On Fri, Oct 25, 2013 at 10:25 AM, Jarno Rajahalme <jrajaha...@nicira.com> wrote:
>
> On Oct 25, 2013, at 9:27 AM, Jesse Gross <je...@nicira.com> wrote:
>
>> On Fri, Oct 25, 2013 at 9:13 AM, Jarno Rajahalme <jrajaha...@nicira.com> 
>> wrote:
>>>
>>>> On Oct 25, 2013, at 9:06 AM, Jesse Gross <je...@nicira.com> wrote:
>>>>
>>>>> On Thu, Oct 24, 2013 at 9:01 AM, Jarno Rajahalme <jrajaha...@nicira.com> 
>>>>> wrote:
>>>>> diff --git a/datapath/flow_netlink.c b/datapath/flow_netlink.c
>>>>> index 515a9f6..fc6f42e 100644
>>>>> --- a/datapath/flow_netlink.c
>>>>> +++ b/datapath/flow_netlink.c
>>>>> @@ -154,8 +155,10 @@ static bool match_validate(const struct 
>>>>> sw_flow_match *match,
>>>>>
>>>>>                       if (match->key->ip.proto == IPPROTO_TCP) {
>>>>>                               key_expected |= 1ULL << OVS_KEY_ATTR_TCP;
>>>>> -                               if (match->mask && 
>>>>> (match->mask->key.ip.proto == 0xff))
>>>>> +                               if (match->mask && 
>>>>> (match->mask->key.ip.proto == 0xff)) {
>>>>>                                       mask_allowed |= 1ULL << 
>>>>> OVS_KEY_ATTR_TCP;
>>>>> +                                       mask_allowed |= 1ULL << 
>>>>> OVS_KEY_ATTR_TCP_FLAGS;
>>>>
>>>> One thing that I should mention about this is that it doesn't require
>>>> the TCP_FLAGS key to be present if the protocol indicates that the
>>>> protocol is TCP. Requiring it would be the most consistent with the
>>>> rest of our netlink interface.
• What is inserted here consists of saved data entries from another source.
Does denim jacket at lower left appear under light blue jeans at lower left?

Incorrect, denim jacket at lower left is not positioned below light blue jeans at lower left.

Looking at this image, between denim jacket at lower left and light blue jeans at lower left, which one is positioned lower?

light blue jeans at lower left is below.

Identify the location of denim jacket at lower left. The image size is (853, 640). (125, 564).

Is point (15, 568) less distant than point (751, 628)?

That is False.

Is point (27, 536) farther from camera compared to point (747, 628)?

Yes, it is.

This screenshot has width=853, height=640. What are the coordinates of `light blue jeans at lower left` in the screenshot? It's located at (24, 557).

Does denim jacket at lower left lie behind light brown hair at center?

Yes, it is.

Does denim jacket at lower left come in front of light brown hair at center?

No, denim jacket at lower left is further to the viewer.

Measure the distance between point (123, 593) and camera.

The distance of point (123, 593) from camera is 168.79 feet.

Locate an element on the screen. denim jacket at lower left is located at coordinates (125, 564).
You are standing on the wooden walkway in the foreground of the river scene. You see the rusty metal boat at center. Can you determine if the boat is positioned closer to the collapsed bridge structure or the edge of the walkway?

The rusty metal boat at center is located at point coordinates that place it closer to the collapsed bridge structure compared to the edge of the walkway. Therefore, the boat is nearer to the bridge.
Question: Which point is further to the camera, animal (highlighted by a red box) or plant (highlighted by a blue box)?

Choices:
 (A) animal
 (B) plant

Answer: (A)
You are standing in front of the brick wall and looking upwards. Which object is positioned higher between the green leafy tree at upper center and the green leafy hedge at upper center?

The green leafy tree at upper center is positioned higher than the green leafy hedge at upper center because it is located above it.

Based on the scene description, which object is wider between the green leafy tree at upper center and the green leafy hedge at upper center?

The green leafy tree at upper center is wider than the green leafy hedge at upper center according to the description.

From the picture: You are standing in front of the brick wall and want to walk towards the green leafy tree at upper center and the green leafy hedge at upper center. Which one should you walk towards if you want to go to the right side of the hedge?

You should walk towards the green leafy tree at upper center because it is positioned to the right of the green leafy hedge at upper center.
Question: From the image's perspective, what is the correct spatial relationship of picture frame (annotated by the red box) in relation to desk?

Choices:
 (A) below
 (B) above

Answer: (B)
However, I'm not sure that it's really
>>>> necessary any more now that we don't require exact match on all fields
>>>> with megaflows.
>>>
>>> I made it that way on purpose for compatibility with older userspaces. 
>>> Maybe this is worth a comment, though.
>>
>> I don't think that it's necessary from a compatibility point of view
>> because older userspace will just echo back the fields that they
>> received. The protocol is supposed to be able to handle the addition
>> of new fields like this.
>>
>
> I see quite a many uses of odp_flow_key_from_flow() that would indicate that 
> this not always a case. This is used, for example, when userspace wants to 
> send a packet not originally received from the kernel.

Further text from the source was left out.